_What you have to do_.
Search the records for the word "poroty" and copy each line in which it appears.

_Supplied entries_.

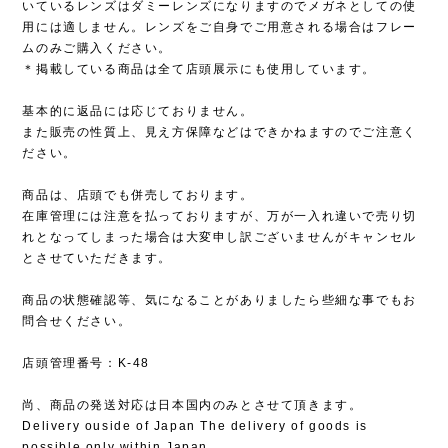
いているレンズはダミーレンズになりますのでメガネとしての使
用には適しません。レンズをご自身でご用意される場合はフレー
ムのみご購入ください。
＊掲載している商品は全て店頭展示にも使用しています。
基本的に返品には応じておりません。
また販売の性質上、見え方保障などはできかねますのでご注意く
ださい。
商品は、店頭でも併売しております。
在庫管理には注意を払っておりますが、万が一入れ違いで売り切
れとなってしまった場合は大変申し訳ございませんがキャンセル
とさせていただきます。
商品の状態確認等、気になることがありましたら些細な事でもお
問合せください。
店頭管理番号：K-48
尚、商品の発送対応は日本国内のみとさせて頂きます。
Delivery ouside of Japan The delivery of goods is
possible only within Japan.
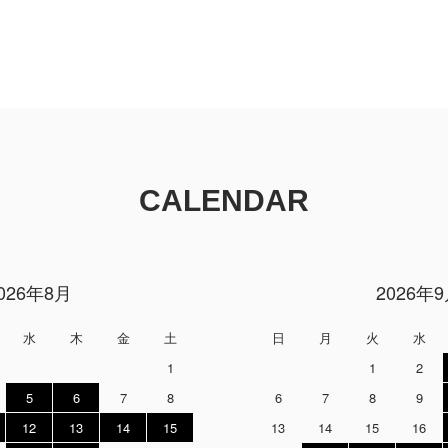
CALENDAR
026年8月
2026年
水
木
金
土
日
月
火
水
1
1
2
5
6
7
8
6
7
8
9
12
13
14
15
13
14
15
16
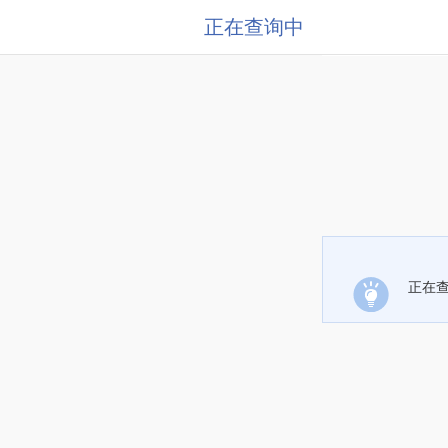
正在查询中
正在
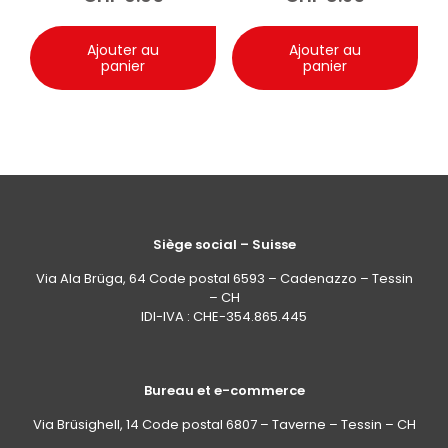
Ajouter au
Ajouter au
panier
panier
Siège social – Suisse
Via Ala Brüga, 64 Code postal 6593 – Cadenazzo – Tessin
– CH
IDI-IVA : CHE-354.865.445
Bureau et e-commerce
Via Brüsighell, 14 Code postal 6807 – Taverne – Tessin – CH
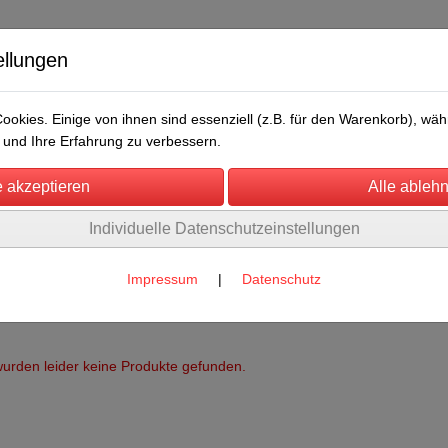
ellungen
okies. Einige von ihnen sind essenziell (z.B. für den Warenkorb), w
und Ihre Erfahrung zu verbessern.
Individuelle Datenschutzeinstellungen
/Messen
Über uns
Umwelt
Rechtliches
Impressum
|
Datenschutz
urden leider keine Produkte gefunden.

--

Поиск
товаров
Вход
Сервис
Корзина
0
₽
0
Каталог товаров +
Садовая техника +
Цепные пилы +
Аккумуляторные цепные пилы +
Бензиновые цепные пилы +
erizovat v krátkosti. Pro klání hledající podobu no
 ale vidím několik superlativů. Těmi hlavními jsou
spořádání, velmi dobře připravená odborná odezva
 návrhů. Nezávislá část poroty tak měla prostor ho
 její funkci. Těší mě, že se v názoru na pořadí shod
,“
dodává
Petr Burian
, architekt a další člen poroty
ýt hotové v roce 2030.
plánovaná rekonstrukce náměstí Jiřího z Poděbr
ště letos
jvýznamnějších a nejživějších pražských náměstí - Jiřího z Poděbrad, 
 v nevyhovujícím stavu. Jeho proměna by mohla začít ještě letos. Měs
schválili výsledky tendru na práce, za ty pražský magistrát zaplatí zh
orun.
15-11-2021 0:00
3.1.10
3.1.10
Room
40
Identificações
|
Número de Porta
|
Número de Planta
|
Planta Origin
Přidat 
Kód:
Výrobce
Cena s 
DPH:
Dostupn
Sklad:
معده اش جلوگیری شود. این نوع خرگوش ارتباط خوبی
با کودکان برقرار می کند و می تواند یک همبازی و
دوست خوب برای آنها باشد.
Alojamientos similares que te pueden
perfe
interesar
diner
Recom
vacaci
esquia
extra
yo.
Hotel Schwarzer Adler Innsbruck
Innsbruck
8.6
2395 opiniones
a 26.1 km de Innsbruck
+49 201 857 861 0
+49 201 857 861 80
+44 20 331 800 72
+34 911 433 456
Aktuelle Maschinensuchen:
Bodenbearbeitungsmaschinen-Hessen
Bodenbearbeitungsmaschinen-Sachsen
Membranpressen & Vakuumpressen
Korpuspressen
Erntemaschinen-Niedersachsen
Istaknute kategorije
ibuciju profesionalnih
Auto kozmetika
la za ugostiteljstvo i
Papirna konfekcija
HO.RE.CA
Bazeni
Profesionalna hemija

_Response to the task_.
 návrhů. Nezávislá část poroty tak měla prostor ho
, architekt a další člen poroty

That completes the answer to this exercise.